## EXERCISE GOAL
Check each line of the entries for "който" and report the ones that have it.

----------------------------------------

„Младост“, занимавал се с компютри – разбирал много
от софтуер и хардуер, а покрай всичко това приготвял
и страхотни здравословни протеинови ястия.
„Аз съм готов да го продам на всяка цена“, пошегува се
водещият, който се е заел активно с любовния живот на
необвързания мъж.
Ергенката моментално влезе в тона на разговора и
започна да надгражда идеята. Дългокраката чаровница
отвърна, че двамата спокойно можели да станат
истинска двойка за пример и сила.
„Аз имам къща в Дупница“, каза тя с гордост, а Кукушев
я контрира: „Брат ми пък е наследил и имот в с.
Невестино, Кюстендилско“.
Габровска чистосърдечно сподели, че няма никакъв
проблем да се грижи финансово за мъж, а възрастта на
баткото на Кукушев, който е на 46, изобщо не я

----------------------------------------

## SOLVED PROBLEM
водещият, който се е заел активно с любовния живот на
баткото на Кукушев, който е на 46, изобщо не я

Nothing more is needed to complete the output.